→ EXERCISE DIRECTIONS
Having found the line containing "Where we deliver" in the data below, reproduce that line and each one after it to the end, exactly, and include nothing else.

+++ RECORDS PROVIDED +++

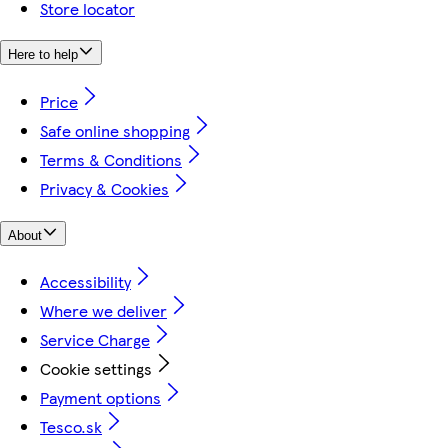
Store locator
Here to help
Price
Safe online shopping
Terms & Conditions
Privacy & Cookies
About
Accessibility
Where we deliver
Service Charge
Cookie settings
Payment options
Tesco.sk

+++

→ WRITTEN RESPONSE
Where we deliver
Service Charge
Cookie settings
Payment options
Tesco.sk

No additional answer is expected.